Copy out the entries word for word, leaving images aside.

━━━ Information

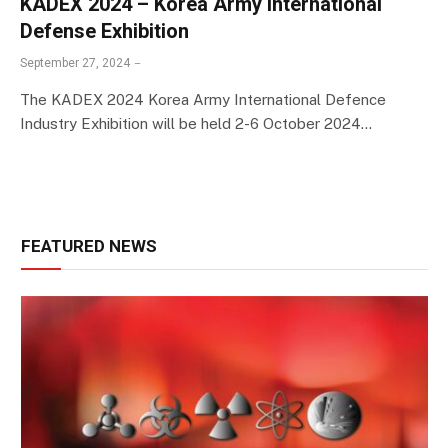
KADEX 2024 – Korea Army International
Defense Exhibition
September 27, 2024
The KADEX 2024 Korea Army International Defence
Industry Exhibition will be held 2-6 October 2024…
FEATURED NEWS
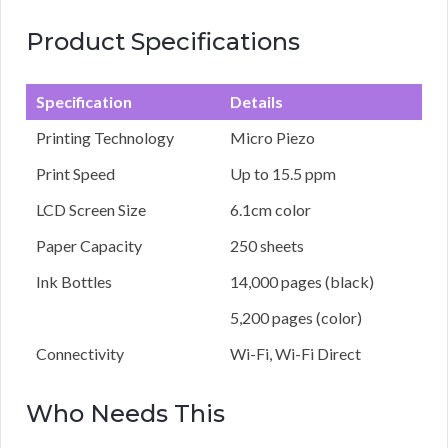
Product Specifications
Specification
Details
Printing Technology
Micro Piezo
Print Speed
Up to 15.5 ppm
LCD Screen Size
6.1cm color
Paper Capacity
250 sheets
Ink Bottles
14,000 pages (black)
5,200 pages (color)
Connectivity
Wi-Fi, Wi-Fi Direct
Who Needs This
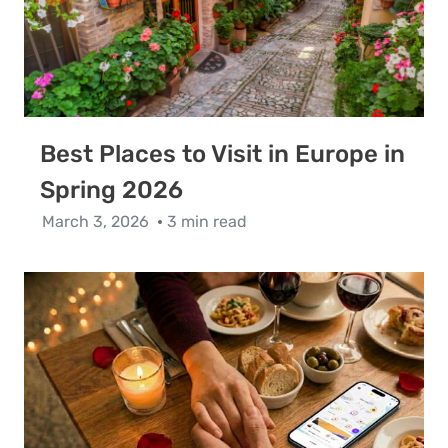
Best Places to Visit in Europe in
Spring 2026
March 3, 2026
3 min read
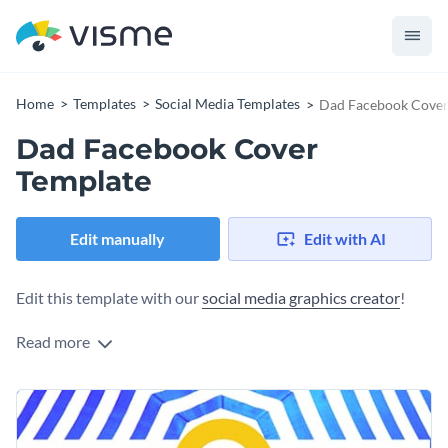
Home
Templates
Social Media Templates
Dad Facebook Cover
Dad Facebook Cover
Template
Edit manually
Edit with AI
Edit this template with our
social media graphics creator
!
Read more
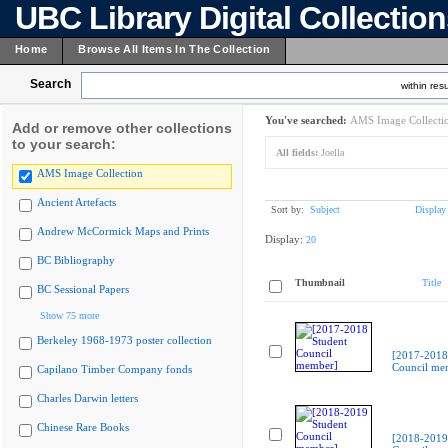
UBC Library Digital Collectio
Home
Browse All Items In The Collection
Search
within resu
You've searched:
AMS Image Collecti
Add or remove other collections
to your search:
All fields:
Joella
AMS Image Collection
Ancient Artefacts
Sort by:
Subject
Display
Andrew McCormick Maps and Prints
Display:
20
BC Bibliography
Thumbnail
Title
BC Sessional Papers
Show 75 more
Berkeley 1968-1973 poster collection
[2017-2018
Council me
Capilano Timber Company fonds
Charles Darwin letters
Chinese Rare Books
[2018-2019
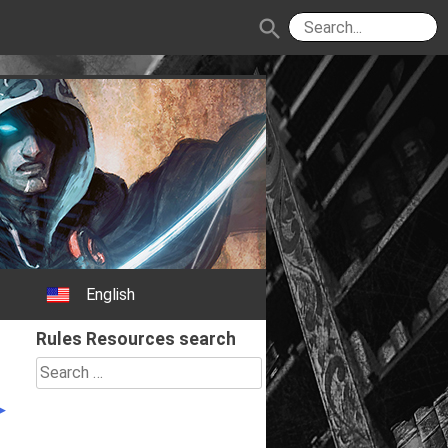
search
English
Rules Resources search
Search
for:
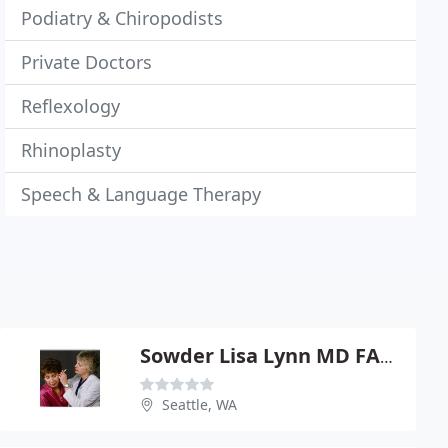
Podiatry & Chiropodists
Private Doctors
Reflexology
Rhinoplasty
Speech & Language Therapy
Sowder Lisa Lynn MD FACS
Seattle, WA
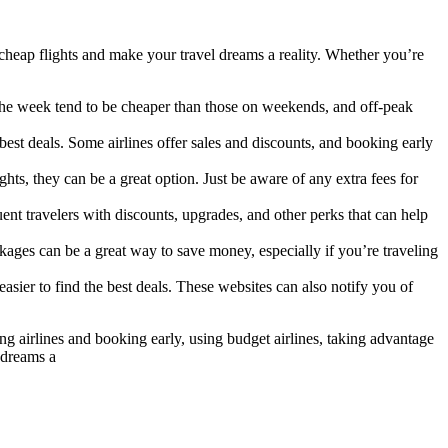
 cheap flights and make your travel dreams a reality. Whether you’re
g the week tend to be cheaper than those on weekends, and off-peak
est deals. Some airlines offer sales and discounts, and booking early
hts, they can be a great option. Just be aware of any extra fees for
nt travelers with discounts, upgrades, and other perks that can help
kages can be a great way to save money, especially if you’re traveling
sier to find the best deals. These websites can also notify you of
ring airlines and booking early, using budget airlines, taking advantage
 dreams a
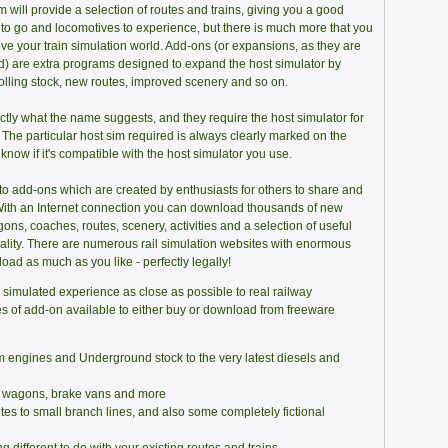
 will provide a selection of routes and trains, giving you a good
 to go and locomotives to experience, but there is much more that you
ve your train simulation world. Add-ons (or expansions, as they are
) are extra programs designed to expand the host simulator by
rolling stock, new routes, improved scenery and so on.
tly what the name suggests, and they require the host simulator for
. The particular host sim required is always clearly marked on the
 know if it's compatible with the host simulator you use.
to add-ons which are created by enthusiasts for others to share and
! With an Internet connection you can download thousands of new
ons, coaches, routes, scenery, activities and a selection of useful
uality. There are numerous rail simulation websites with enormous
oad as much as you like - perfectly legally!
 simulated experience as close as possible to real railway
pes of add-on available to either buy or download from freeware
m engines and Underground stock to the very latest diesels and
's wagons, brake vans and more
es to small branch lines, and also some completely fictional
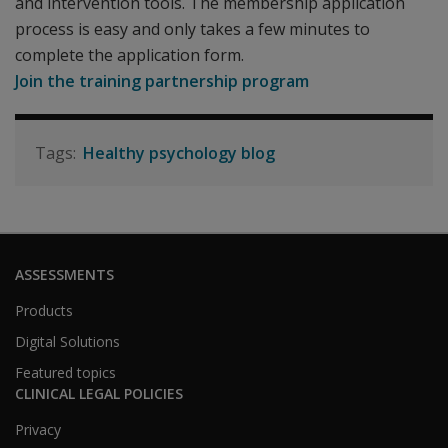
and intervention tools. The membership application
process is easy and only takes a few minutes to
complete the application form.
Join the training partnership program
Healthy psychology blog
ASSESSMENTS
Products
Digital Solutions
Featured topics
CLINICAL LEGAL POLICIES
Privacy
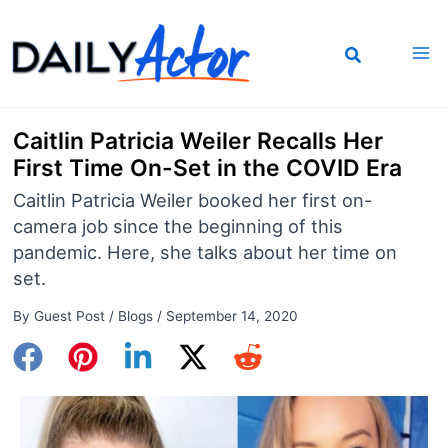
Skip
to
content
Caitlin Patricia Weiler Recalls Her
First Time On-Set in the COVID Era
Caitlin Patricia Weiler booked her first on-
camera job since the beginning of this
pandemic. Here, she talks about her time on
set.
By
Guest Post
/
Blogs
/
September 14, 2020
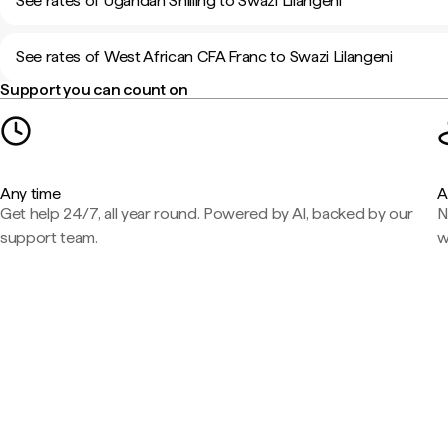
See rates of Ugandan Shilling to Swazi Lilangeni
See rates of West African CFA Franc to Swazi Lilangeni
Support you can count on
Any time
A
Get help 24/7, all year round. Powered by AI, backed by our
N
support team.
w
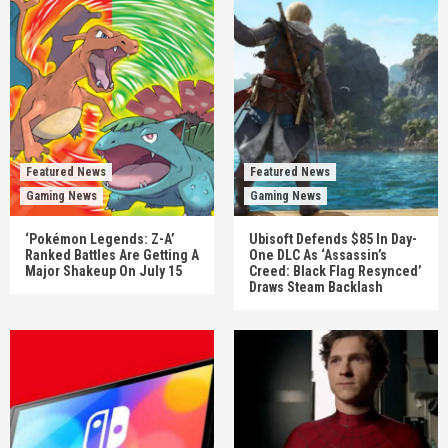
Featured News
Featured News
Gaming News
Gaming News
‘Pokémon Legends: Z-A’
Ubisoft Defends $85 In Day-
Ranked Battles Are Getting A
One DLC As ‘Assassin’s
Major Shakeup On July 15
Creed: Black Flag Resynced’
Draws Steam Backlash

━━━━━━

Task answer
KADEX 2024 – Korea Army International
Defense Exhibition
September 27, 2024
The KADEX 2024 Korea Army International Defence
Industry Exhibition will be held 2-6 October 2024…
FEATURED NEWS
Product Specifications
Specification
Details
Printing Technology
Micro Piezo
Print Speed
Up to 15.5 ppm
LCD Screen Size
6.1cm color
Paper Capacity
250 sheets
Ink Bottles
14,000 pages (black)
5,200 pages (color)
Connectivity
Wi-Fi, Wi-Fi Direct
Who Needs This
Best Places to Visit in Europe in
Spring 2026
March 3, 2026
3 min read
Home
Templates
Social Media Templates
Dad Facebook Cover
Dad Facebook Cover
Template
Edit manually
Edit with AI
Edit this template with our
social media graphics creator
!
Read more
UBC Library Digital Collectio
Home
Browse All Items In The Collection
Search
within resu
You've searched:
AMS Image Collecti
Add or remove other collections
to your search:
All fields:
Joella
AMS Image Collection
Ancient Artefacts
Sort by:
Subject
Display
Andrew McCormick Maps and Prints
Display:
20
BC Bibliography
Thumbnail
Title
BC Sessional Papers
Show 75 more
Berkeley 1968-1973 poster collection
[2017-2018
Council me
Capilano Timber Company fonds
Charles Darwin letters
Chinese Rare Books
[2018-2019
search
English
Rules Resources search
Search
for:
Podiatry & Chiropodists
Private Doctors
Reflexology
Rhinoplasty
Speech & Language Therapy
Sowder Lisa Lynn MD FACS
Seattle, WA
 cheap flights and make your travel dreams a reality. Whether you’re
g the week tend to be cheaper than those on weekends, and off-peak
est deals. Some airlines offer sales and discounts, and booking early
hts, they can be a great option. Just be aware of any extra fees for
nt travelers with discounts, upgrades, and other perks that can help
kages can be a great way to save money, especially if you’re traveling
sier to find the best deals. These websites can also notify you of
ring airlines and booking early, using budget airlines, taking advantage
 dreams a
 will provide a selection of routes and trains, giving you a good
 to go and locomotives to experience, but there is much more that you
ve your train simulation world. Add-ons (or expansions, as they are
) are extra programs designed to expand the host simulator by
rolling stock, new routes, improved scenery and so on.
tly what the name suggests, and they require the host simulator for
. The particular host sim required is always clearly marked on the
 know if it's compatible with the host simulator you use.
to add-ons which are created by enthusiasts for others to share and
! With an Internet connection you can download thousands of new
ons, coaches, routes, scenery, activities and a selection of useful
uality. There are numerous rail simulation websites with enormous
oad as much as you like - perfectly legally!
 simulated experience as close as possible to real railway
pes of add-on available to either buy or download from freeware
m engines and Underground stock to the very latest diesels and
's wagons, brake vans and more
es to small branch lines, and also some completely fictional
and intervention tools. The membership application
process is easy and only takes a few minutes to
complete the application form.
Join the training partnership program
Healthy psychology blog
ASSESSMENTS
Products
Digital Solutions
Featured topics
CLINICAL LEGAL POLICIES
Privacy
Skip
to
content
Caitlin Patricia Weiler Recalls Her
First Time On-Set in the COVID Era
Caitlin Patricia Weiler booked her first on-
camera job since the beginning of this
pandemic. Here, she talks about her time on
set.
By
Guest Post
/
Blogs
/
September 14, 2020
See rates of Ugandan Shilling to Swazi Lilangeni
See rates of West African CFA Franc to Swazi Lilangeni
Support you can count on
Any time
A
Get help 24/7, all year round. Powered by AI, backed by our
N
support team.
w
Featured News
Featured News
Gaming News
Gaming News
‘Pokémon Legends: Z-A’
Ubisoft Defends $85 In Day-
Ranked Battles Are Getting A
One DLC As ‘Assassin’s
Major Shakeup On July 15
Creed: Black Flag Resynced’
Draws Steam Backlash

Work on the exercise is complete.